Critical Notes

New reviews and more from NBCC members

By Michael Schaub

All of us on the NBCC board hope you had a great holiday, even if it wasn’t quite the same as years before. (Sure, the cookout might have had much fewer people, but at least you didn’t have to pretend to enjoy your aunt’s Day-Glo yellow potato salad that’s been sitting in the sun for two hours.) If you’re looking for a book to dive into this week, our members have you covered—we’ve got reviews of the latest from Olivia Laing, Molly Ball, Scott Turow, and Lily King. (And if you prefer something lighter, there’s a review of the new 1,104-page book from fun-loving French economist Thomas Piketty.) Keep sending us your links and news to NBCCcritics@gmail.com, and as always, thanks for being a member!

Member Reviews

Robin Kaiser-Schatzlein reviewed Thomas Piketty’s 1,104-page (!) Capital and Ideology for The New Republic.
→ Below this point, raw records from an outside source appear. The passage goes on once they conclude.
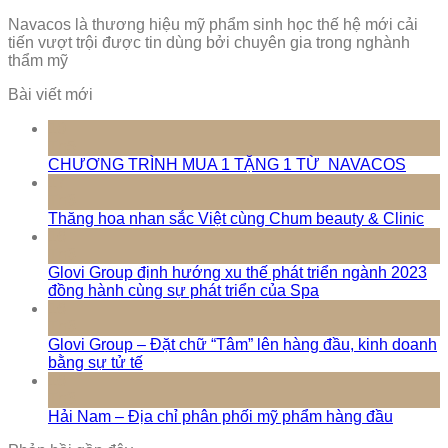
Navacos là thương hiệu mỹ phẩm sinh học thế hệ mới cải
tiến vượt trội được tin dùng bởi chuyên gia trong nghành
thẩm mỹ
Bài viết mới
10
Th5
CHƯƠNG TRÌNH MUA 1 TẶNG 1 TỪ NAVACOS
17
Th3
Thăng hoa nhan sắc Việt cùng Chum beauty & Clinic
16
Th3
Glovi Group định hướng xu thế phát triển ngành 2023
đồng hành cùng sự phát triển của Spa
16
Th3
Glovi Group – Đặt chữ “Tâm” lên hàng đầu, kinh doanh
bằng sự tử tế
16
Th3
Hải Nam – Địa chỉ phân phối mỹ phẩm hàng đầu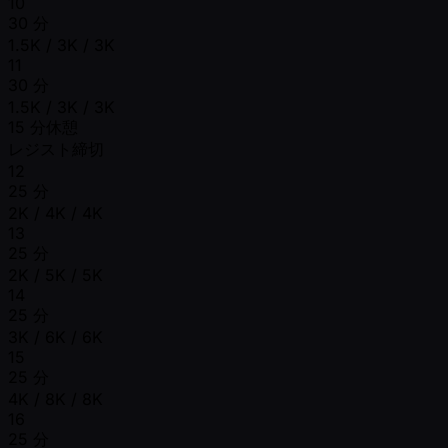
10
30 分
1.5K / 3K / 3K
11
30 分
1.5K / 3K / 3K
15 分休憩
レジスト締切
12
25 分
2K / 4K / 4K
13
25 分
2K / 5K / 5K
14
25 分
3K / 6K / 6K
15
25 分
4K / 8K / 8K
16
25 分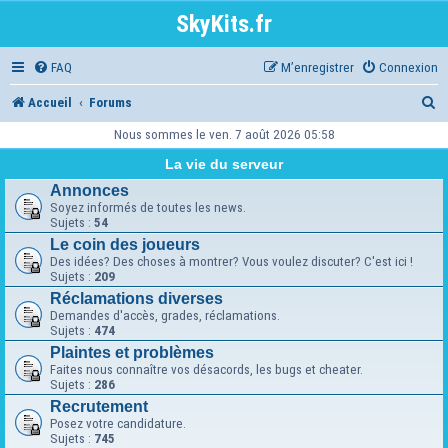
SkyKits.fr
FAQ
M’enregistrer
Connexion
R
Accueil
Forums
e
Nous sommes le ven. 7 août 2026 05:58
c
La vie du serveur
h
Annonces
Soyez informés de toutes les news.
e
Sujets :
54
Le coin des joueurs
r
Des idées? Des choses à montrer? Vous voulez discuter? C'est ici !
c
Sujets :
209
Réclamations diverses
h
Demandes d'accès, grades, réclamations.
Sujets :
474
e
Plaintes et problèmes
r
Faites nous connaître vos désacords, les bugs et cheater.
Sujets :
286
Recrutement
Posez votre candidature.
Sujets :
745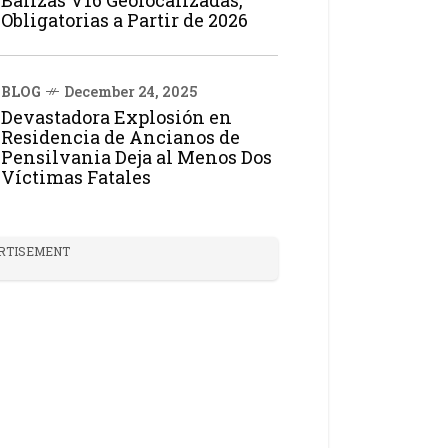
Balizas V16 Geolocalizadas,
Obligatorias a Partir de 2026
BLOG
December 24, 2025
Devastadora Explosión en
Residencia de Ancianos de
Pensilvania Deja al Menos Dos
Víctimas Fatales
RTISEMENT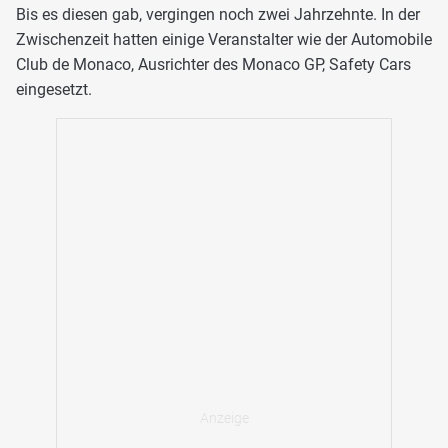
Bis es diesen gab, vergingen noch zwei Jahrzehnte. In der
Zwischenzeit hatten einige Veranstalter wie der Automobile
Club de Monaco, Ausrichter des Monaco GP, Safety Cars
eingesetzt.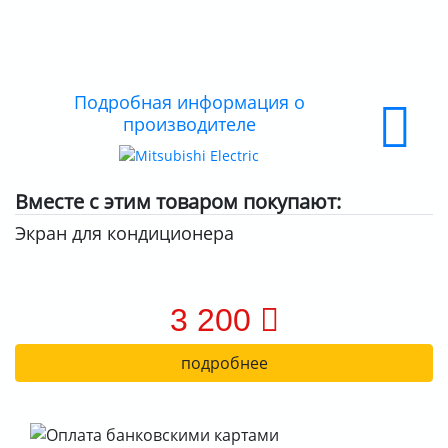
ДОСТАВКА
ОПЛАТА
Подробная информация о
производителе
Вместе с этим товаром покупают:
Экран для кондиционера
3 200
подробнее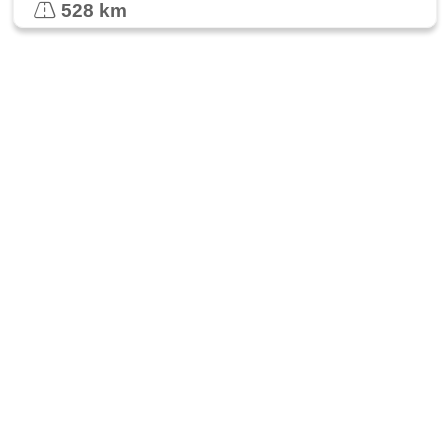
528 km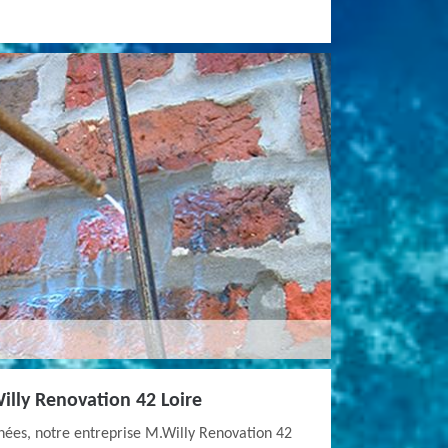
illy Renovation 42 Loire
nnées, notre entreprise M.Willy Renovation 42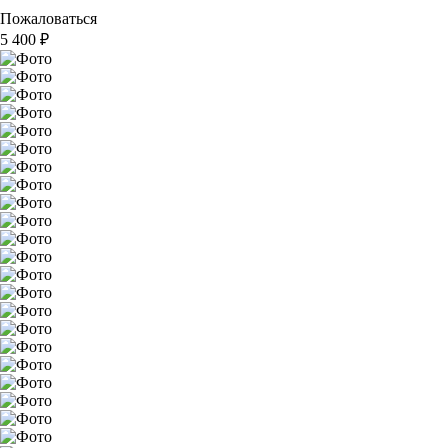
Пожаловаться
5 400
₽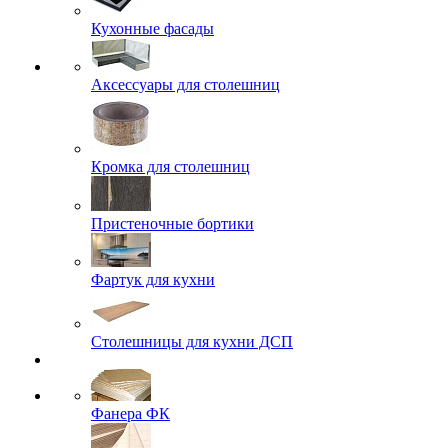
Кухонные фасады
Аксессуары для столешниц
Кромка для столешниц
Пристеночные бортики
Фартук для кухни
Столешницы для кухни ДСП
Фанера ФК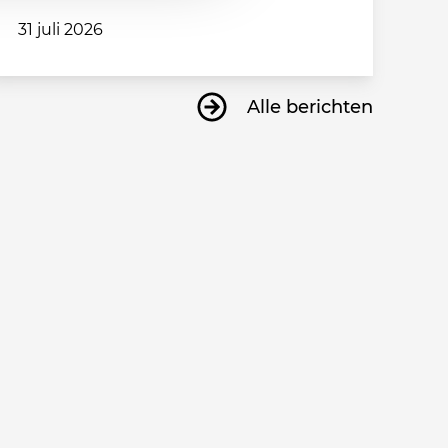
31 juli 2026
Alle berichten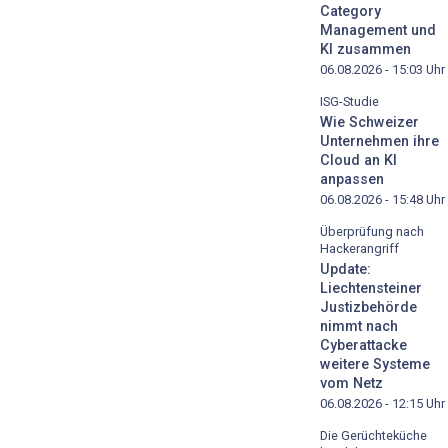
Category
Management und
KI zusammen
06.08.2026 - 15:03
Uhr
ISG-Studie
Wie Schweizer
Unternehmen ihre
Cloud an KI
anpassen
06.08.2026 - 15:48
Uhr
Überprüfung nach
Hackerangriff
Update:
Liechtensteiner
Justizbehörde
nimmt nach
Cyberattacke
weitere Systeme
vom Netz
06.08.2026 - 12:15
Uhr
Die Gerüchteküche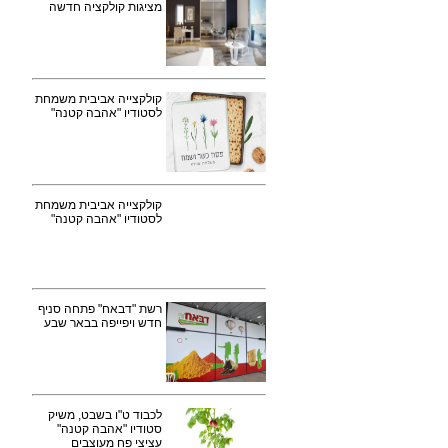
מציגות קולקציה חדשה
קולקצייה אביבית משמחת
לסטודיו "אהבה קטנה"
קולקצייה אביבית משמחת
לסטודיו "אהבה קטנה"
רשת "דבאח" פתחה סניף
חדש ויפייפה בבאר שבע
לכבוד ט"ו בשבט, משיק
סטודיו "אהבה קטנה"
עציצי פח מעוצבים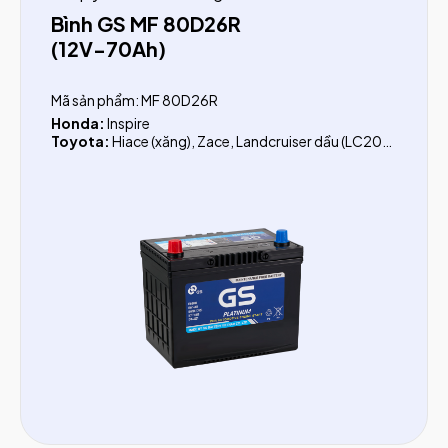
Bình GS MF 80D26R
(12V-70Ah)
Mã sản phẩm: MF 80D26R
Honda:
Inspire
Toyota:
Hiace (xăng), Zace, Landcruiser dầu (LC200,
LC300)
Lexus:
IS 200T, IS250C, IS 300h, GS200T, GS300,
GS350
Subaru:
Outback, Legacy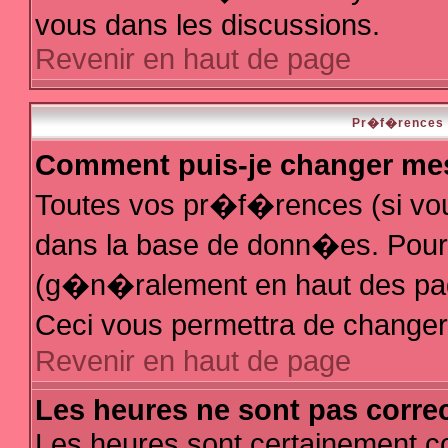
vous dans les discussions.
Revenir en haut de page
Pr�f�rences e
Comment puis-je changer me
Toutes vos pr�f�rences (si vo
dans la base de donn�es. Pour le
(g�n�ralement en haut des page
Ceci vous permettra de change
Revenir en haut de page
Les heures ne sont pas correc
Les heures sont certainement co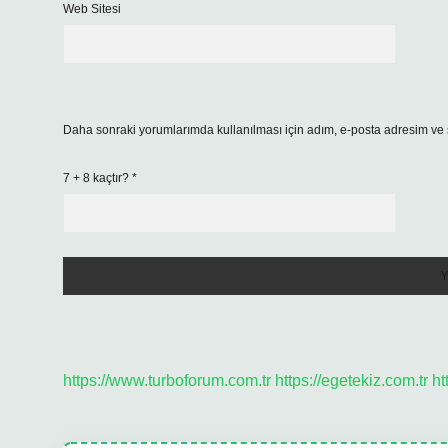
Web Sitesi
Daha sonraki yorumlarımda kullanılması için adım, e-posta adresim ve s
7 + 8 kaçtır?
*
https://www.turboforum.com.tr
https://egetekiz.com.tr
ht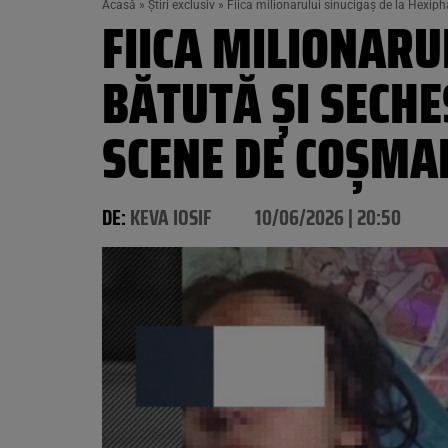
Acasă
»
Știri exclusiv
»
Fiica milionarului sinucigaș de la Hexip
FIICA MILIONARU
BĂTUTĂ ȘI SECHE
SCENE DE COȘMA
DE:
KEVA IOSIF
10/06/2026 | 20:50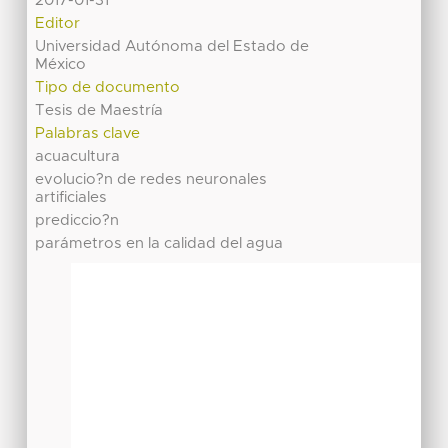
2017-01-31
Editor
Universidad Autónoma del Estado de
México
Tipo de documento
Tesis de Maestría
Palabras clave
acuacultura
evolucio?n de redes neuronales
artificiales
prediccio?n
parámetros en la calidad del agua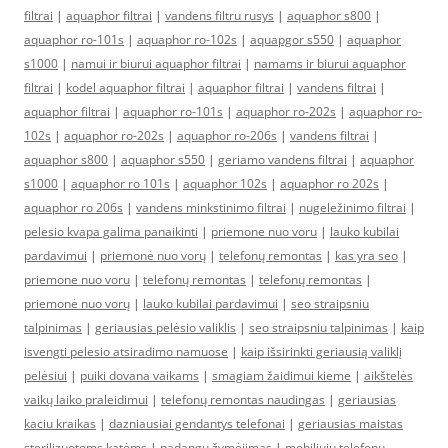
filtrai
|
aquaphor filtrai
|
vandens filtru rusys
|
aquaphor s800
|
aquaphor ro-101s
|
aquaphor ro-102s
|
aquapgor s550
|
aquaphor
s1000
|
namui ir biurui aquaphor filtrai
|
namams ir biurui aquaphor
filtrai
|
kodel aquaphor filtrai
|
aquaphor filtrai
|
vandens filtrai
|
aquaphor filtrai
|
aquaphor ro-101s
|
aquaphor ro-202s
|
aquaphor ro-
102s
|
aquaphor ro-202s
|
aquaphor ro-206s
|
vandens filtrai
|
aquaphor s800
|
aquaphor s550
|
geriamo vandens filtrai
|
aquaphor
s1000
|
aquaphor ro 101s
|
aquaphor 102s
|
aquaphor ro 202s
|
aquaphor ro 206s
|
vandens minkstinimo filtrai
|
nugeležinimo filtrai
|
pelesio kvapa galima panaikinti
|
priemone nuo voru
|
lauko kubilai
pardavimui
|
priemonė nuo vorų
|
telefonų remontas
|
kas yra seo
|
priemone nuo voru
|
telefonų remontas
|
telefonų remontas
|
priemonė nuo vorų
|
lauko kubilai pardavimui
|
seo straipsniu
talpinimas
|
geriausias pelėsio valiklis
|
seo straipsniu talpinimas
|
kaip
isvengti pelesio atsiradimo namuose
|
kaip išsirinkti geriausią valiklį
pelėsiui
|
puiki dovana vaikams
|
smagiam žaidimui kieme
|
aikštelės
vaikų laiko praleidimui
|
telefonų remontas naudingas
|
geriausias
kaciu kraikas
|
dazniausiai gendantys telefonai
|
geriausias maistas
sterilizuotoms katėms
|
padangų žymėjimas
|
mobiliųjų telefonų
John Glassie reviewed Olivia Laing’s Funny Weather: Art in an Emergency for The Washington Post.

Anita Felicelli reviewed Deni Ellis Béchard’s A Song From Faraway for the San Francisco Chronicle.

Barbara Spindel reviewed David Rohde’s In Deep and Molly Ball’s Pelosi for The Christian Science Monitor.

Hamilton Cain reviewed Molly Ball’s Pelosi for O, the Oprah Magazine.

Julia M. Klein reviewed Maggie Doherty’s The Equivalents for The Boston Globe and Benjamin Taylor’s memoir Here We Are for The Forward.

Christoph Irmscher wrote the lead for the Summer Books issue of The Wall Street Journal, a review of Nicholas Basbanes’s biography Cross of Snow: A Life of Henry Wadsworth Longfellow.

Ron Slate reviewed Mireille Best’s Camille in October for On The Seawall.

Benjamin Woodard reviewed Quim Monzó’s Why, Why, Why? for the Fiction Writers Review.

Diane Scharper reviewed Jeff Madrick’s Invisible Americans, Maria Giura’s Celibate, and Charles Johnson’s Grand for the National Catholic Reporter.

Martin Gelin reviewed Michel Houellebecq’s Serotonin for the Boston Review.

Dana Wilde reviewed Lily King’s Writers & Lovers in his Off Radar column for the Central Maine Newspapers.

Peggy Kurkowski reviewed Tom Clavin’s Tombstone: The Earp Brothers, Doc Holliday, and the Vendetta Ride from Hell for Open Letters Review.

Michelle Newby Lancaster reviewed The Dragons, the Giant, the Women: A Memoir by Wayétu Moore for Lone Star Literary.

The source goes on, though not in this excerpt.